**The task:** What you return should be each line of the data containing the string "metodología".

*** Begin section ***

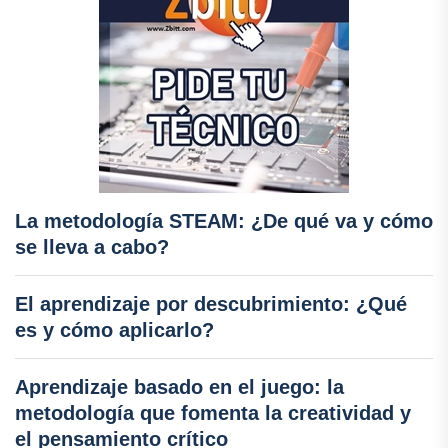
La metodología STEAM: ¿De qué va y cómo
se lleva a cabo?
El aprendizaje por descubrimiento: ¿Qué
es y cómo aplicarlo?
Aprendizaje basado en el juego: la
metodología que fomenta la creatividad y
el pensamiento crítico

*** End section ***

**Written response:**
La metodología STEAM: ¿De qué va y cómo
metodología que fomenta la creatividad y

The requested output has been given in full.